How to save for your pension

New Jersey’s pension fund is on the verge of an unprecedented funding gap as it struggles to pay all of its bills.

The state’s pension system is one of the most fiscally strained in the country.

The median income in New Jersey is just $53,000, but most of the state’s retirees pay just under $100,000.

And the state spends $6,000 per New Jerseyan per month for social security benefits.

The New Jersey Pension Benefit Guaranty Corporation is expecting a $1 billion deficit in the coming fiscal year, which ends March 31.

The fund’s $9 billion shortfall was announced in February.

It said the shortfall would be covered through two types of investments: a pension bond backed by the state and an equity investment, which is not subject to the income and expenses limitations that pension funds must abide by.

But New Jersey Gov.

Chris Christie’s administration is facing an uphill battle to raise money for the pension fund, which was once considered a pillar of the New Jersey economy.

The state’s largest union, the United Automobile Workers, has called on Christie to resign amid the state budget crisis.

A pension bond that would be funded through the state would be worth about $12 billion, according to a March 2017 analysis by the New York Times.

That’s about $1.4 billion less than what the fund is facing this year, and Christie’s plan would reduce that deficit to $2.6 billion by the end of 2020.

The governor said in a statement the shortfall is due to a number of factors including declining returns on bond investments, a growing deficit, a slowing economy and the fact that pensioners’ contributions to the fund are higher than they were in recent years.

He also said that he would be able to raise $1,500 per New Yorker per month through a tax credit to help pay for the fund’s costs.

The problem for the state pension fund isn’t just that it’s a major source of funding for the federal government.

It also serves as the backbone of New Jerseyans’ retirement security.

That was a big part of Christie’s economic plan, and he campaigned on the promise that it would help the state grow and prosper.

The pension fund has long depended on a variety of private companies to pay its employees, but now, that will change.

Christie’s pension plan would require them to pay more of their income through their own contributions, which would make the system more expensive.

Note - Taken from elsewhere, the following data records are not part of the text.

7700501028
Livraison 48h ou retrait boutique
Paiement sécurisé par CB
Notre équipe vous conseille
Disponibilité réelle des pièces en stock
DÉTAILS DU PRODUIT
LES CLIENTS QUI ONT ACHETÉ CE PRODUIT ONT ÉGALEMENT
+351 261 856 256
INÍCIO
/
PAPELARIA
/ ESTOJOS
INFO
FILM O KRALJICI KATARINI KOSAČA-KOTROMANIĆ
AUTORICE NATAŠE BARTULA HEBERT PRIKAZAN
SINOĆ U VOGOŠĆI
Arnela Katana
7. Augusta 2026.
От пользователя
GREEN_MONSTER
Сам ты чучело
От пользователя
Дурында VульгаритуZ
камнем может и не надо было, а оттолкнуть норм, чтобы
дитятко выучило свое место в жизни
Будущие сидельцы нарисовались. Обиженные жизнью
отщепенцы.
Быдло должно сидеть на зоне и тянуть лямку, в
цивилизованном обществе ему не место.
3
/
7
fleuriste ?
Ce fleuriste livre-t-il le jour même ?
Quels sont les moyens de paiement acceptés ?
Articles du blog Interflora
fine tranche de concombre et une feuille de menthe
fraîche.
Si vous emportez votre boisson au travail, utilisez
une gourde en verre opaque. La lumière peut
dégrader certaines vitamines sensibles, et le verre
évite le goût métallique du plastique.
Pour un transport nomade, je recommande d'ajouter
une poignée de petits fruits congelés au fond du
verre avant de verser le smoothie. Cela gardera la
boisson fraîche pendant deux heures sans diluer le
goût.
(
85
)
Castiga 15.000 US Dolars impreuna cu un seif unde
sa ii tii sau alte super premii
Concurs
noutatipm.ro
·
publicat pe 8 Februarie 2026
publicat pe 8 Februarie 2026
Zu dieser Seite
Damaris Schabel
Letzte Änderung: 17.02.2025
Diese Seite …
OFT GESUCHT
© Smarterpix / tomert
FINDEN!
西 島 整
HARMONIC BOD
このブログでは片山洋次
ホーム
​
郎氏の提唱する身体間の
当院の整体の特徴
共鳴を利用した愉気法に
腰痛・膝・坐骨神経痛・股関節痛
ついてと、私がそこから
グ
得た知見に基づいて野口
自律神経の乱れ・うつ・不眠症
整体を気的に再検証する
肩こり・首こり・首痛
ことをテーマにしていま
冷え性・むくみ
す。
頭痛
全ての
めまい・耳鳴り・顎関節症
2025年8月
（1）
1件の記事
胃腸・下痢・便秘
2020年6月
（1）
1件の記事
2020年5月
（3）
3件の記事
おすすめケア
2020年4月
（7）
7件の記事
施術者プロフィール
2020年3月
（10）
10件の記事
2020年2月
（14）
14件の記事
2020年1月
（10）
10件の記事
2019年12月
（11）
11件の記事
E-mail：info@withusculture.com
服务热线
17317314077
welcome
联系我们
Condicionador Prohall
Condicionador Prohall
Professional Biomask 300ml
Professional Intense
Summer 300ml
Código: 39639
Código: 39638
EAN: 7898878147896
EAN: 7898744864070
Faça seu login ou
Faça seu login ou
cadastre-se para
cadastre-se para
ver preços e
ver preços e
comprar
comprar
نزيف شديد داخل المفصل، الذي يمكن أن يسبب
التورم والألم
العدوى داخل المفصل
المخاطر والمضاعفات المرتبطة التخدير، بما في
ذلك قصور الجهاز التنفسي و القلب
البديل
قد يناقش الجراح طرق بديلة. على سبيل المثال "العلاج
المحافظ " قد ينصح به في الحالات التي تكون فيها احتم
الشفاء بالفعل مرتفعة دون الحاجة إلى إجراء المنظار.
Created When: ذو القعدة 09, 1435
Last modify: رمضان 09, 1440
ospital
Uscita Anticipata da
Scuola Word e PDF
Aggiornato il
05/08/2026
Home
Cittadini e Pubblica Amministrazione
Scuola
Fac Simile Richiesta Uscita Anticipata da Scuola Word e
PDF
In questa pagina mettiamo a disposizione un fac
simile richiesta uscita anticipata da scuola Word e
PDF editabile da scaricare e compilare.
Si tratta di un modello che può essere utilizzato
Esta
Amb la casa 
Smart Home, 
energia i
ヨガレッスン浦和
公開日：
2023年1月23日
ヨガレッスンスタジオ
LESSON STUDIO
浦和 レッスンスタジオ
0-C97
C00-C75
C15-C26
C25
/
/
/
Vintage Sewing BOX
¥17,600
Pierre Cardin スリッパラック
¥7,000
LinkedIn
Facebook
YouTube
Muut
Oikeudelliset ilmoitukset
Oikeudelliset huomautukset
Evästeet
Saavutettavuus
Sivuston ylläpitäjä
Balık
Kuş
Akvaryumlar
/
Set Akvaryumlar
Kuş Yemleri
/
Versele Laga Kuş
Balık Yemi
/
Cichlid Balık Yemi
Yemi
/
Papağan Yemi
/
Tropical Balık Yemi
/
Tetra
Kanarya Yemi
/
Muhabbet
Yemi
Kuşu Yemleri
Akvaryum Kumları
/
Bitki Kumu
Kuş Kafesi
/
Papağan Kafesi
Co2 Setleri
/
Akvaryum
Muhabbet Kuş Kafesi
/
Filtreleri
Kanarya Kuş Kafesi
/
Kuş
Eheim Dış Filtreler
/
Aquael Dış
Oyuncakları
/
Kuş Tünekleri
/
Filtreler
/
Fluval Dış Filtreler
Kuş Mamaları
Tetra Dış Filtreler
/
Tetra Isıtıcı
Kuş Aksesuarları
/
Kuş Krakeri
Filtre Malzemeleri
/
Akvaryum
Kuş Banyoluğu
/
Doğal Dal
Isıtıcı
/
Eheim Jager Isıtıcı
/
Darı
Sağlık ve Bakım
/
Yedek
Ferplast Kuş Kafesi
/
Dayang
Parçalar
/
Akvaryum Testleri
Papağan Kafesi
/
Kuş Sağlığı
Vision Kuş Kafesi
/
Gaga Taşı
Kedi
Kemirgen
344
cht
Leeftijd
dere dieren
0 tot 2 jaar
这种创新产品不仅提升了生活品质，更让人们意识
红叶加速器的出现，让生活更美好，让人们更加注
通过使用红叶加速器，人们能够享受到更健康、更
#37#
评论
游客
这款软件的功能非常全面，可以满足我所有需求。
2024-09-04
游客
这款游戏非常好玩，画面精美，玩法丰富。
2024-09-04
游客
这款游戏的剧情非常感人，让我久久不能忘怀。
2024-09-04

Christie, who is a billionaire businessman, has said he would like to take the pension funds out of private hands.

He said in the 2016 presidential campaign that he had not given up on the plan.

He has also said he believes that private investors should be able pay their fair share of taxes.

But the governor is facing pressure from unions and some pension fund members to sell the plan and end the subsidies.

The federal government also has a major stake in the fund.

The pension system’s debt is about $4.5 billion, and the federal Government Accountability Office said in February that the federal debt has risen to $17.6 trillion.

The federal government has already borrowed $14 billion to cover the fund for the past four years.

If Christie doesn’t end the subsidy, it could put more pressure on the pension system to cut back on its payments.

A new analysis by Bloomberg Politics said that the pension plan is currently facing a $6 billion shortfall that could reach $7 billion by March 31, 2020.

That means the state is already facing a potential $2 billion shortfall by March 2021.

“The fund faces a difficult fiscal situation,” said Matthew M. Dolan, a senior economist with the National Association of State Retirement Administrators.

“Its solvency is a function of its ability to pay benefits and invest in capital assets.”